As polícias militares brasileiras são força reserva do Exército, ao qual se vinculam pela Inspetoria Geral e do qual devem copiar a forma de organização. Todos sabemos que a melhor forma de organização para uma instituição é aquela que melhor sirva ao cumprimento de suas finalidades.

A centralização decisória, a rigidez hierárquica, a estrutura vertical, típicas do Exército, serve à sua finalidade constitucional, que é, no limite, fazer a guerra para defender a soberania do território nacional. O método bélico por excelência com que opera é o pronto emprego: o deslocamento célere e convergente de grandes contingentes humanos e materiais. Esse procedimento exige aquela estrutura.

Por outro lado, as polícias militares têm outros objetivos: garantir direitos, proteger a cidadania, prevenir a violência. Por que, então, haveriam de copiar o modelo organizacional do Exército? Salvo em circunstâncias extremas de conflito armado, para o qual unidades especiais poderiam ser convocadas, o trabalho cotidiano das PMs seria conduzido com muito mais eficiência se os policiais, na ponta, agissem como gestores locais da segurança, diagnosticando cada situação, interagindo com a comunidade, articulando medidas inter-setoriais do poder público.
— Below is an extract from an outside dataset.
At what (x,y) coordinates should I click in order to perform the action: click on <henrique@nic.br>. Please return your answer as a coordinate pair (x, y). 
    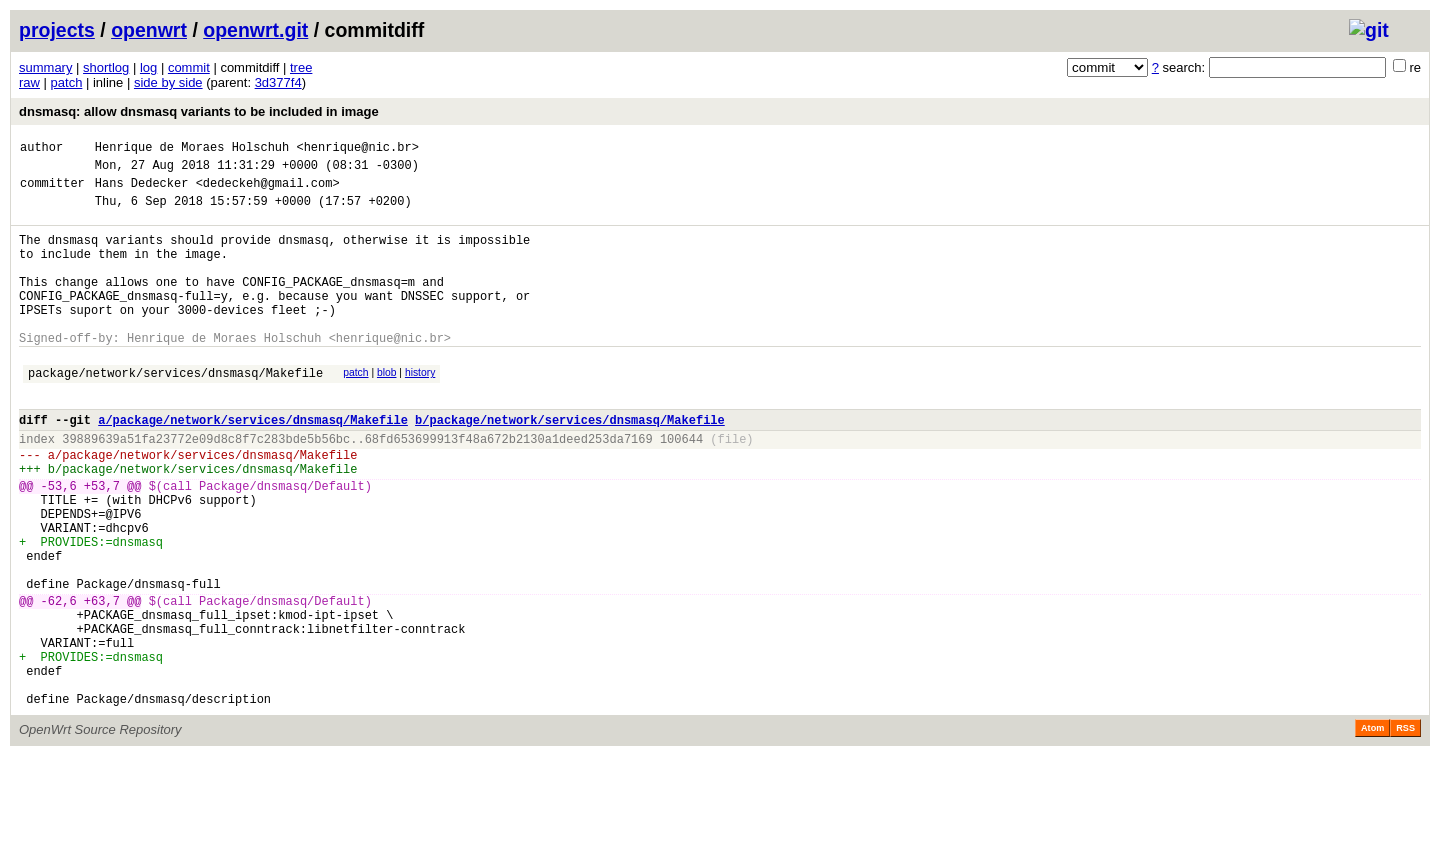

Isso requer autonomia relativa dos agentes e, portanto, descentralização organizacional e flexibilidade adaptativa a circunstâncias locais, sempre distintas. Ou seja, o avesso da rigidez e da centralização, em cujo âmbito os agentes locais são soldados que apenas cumprem ordens.

Há outros dois motivos: o atual modelo organizacional, que mimetiza o Exército, tem mantido, ao longo das décadas, uma cultura corporativa belicista, que define o suspeito como inimigo a ser eliminado. A PM deve aprender a ver-se e a agir como uma prestadora de serviços à cidadania, não como um braço operacional das Forças Armadas.

Por outro lado, os cidadãos trabalhadores policiais, em boa parte do país, têm sofrido absurda exploração. Governos aproveitam-se da natureza militar da instituição para impor condições de trabalho desumanas e regimentos disciplinares aviltantes. Militares não podem questionar ordens, muito menos recusar-se a cumpri-las, não podem se organizar e expressar. Nem mesmo participar do debate público sobre reforma das polícias eles podem. Como mudar sem o seu protagonismo?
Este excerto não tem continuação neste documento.